● **PROBLEM STATEMENT**
Find the lines below holding the word "used" and copy each of them.

Extracted page text data
--- START ---
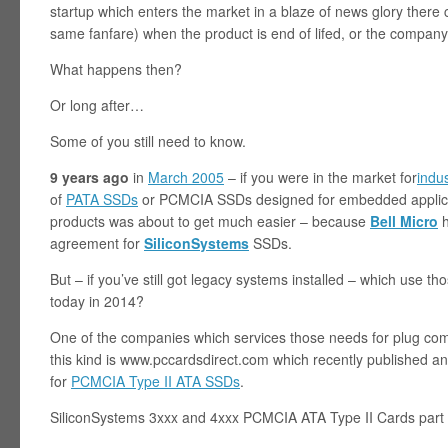
startup which enters the market in a blaze of news glory ther
same fanfare) when the product is end of lifed, or the company
What happens then?
Or long after…
Some of you still need to know.
9 years ago
in
March 2005
– if you were in the market for
indu
of
PATA SSDs
or PCMCIA SSDs designed for embedded applicat
products was about to get much easier – because
Bell Micro
h
agreement for
SiliconSystems
SSDs.
But – if you’ve still got legacy systems installed – which use 
today in 2014?
One of the companies which services those needs for plug com
this kind is www.pccardsdirect.com which recently published an 
for
PCMCIA Type II ATA SSDs
.
SiliconSystems 3xxx and 4xxx PCMCIA ATA Type II Cards part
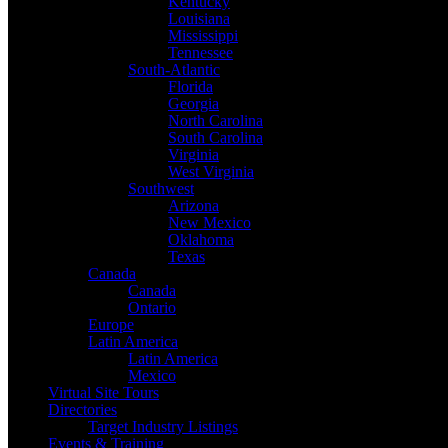
Kentucky
Louisiana
Mississippi
Tennessee
South-Atlantic
Florida
Georgia
North Carolina
South Carolina
Virginia
West Virginia
Southwest
Arizona
New Mexico
Oklahoma
Texas
Canada
Canada
Ontario
Europe
Latin America
Latin America
Mexico
Virtual Site Tours
Directories
Target Industry Listings
Events & Training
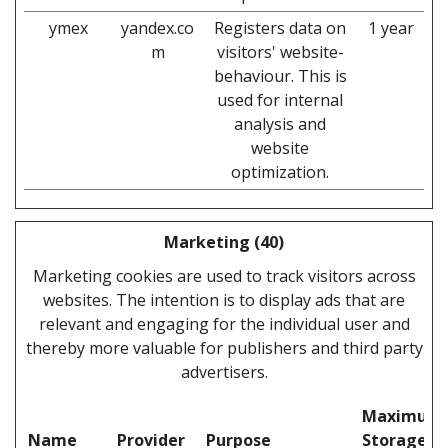
ymex
yandex.co
Registers data on
1 year
m
visitors' website-
behaviour. This is
used for internal
analysis and
website
optimization.
Marketing (40)
Marketing cookies are used to track visitors across
websites. The intention is to display ads that are
relevant and engaging for the individual user and
thereby more valuable for publishers and third party
advertisers.
Maximum
Name
Provider
Purpose
Storage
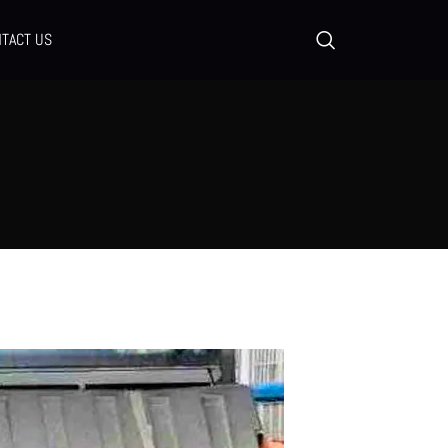
TACT US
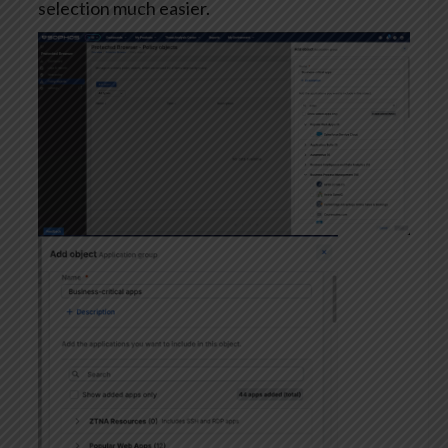
selection much easier.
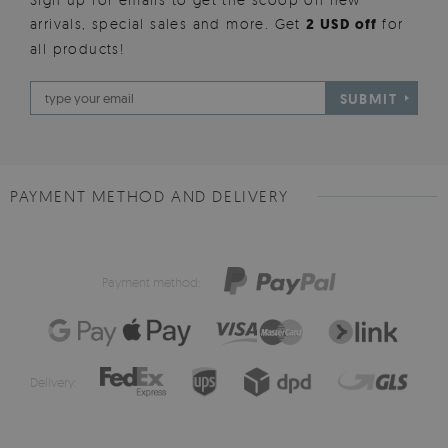
arrivals, special sales and more. Get
2 USD off
for
all products!
SUBMIT
PAYMENT METHOD AND DELIVERY
Payment method:
Delivery:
--- END ---
● **OUTPUT OF THE EXERCISE**
used for internal
Marketing cookies are used to track visitors across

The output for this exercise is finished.